(TASK DIRECTIONS): Examine the records and identify each line that includes the string "under". Copy those lines.

───── INPUT DATA

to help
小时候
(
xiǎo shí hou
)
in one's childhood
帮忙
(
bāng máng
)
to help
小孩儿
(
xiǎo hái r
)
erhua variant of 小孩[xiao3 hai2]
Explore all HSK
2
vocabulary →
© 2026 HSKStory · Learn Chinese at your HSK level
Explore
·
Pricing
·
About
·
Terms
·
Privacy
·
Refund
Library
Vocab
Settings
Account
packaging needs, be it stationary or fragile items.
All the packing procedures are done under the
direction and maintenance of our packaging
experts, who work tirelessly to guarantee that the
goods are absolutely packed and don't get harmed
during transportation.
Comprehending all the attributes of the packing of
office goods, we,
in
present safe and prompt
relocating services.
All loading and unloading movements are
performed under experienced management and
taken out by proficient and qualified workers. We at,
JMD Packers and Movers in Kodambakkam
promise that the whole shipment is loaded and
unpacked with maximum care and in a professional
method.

──────────
───── INPUT DATA

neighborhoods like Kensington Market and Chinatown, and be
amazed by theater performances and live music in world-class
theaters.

──────────

(RESULT OF THE TASK):
All the packing procedures are done under the
performed under experienced management and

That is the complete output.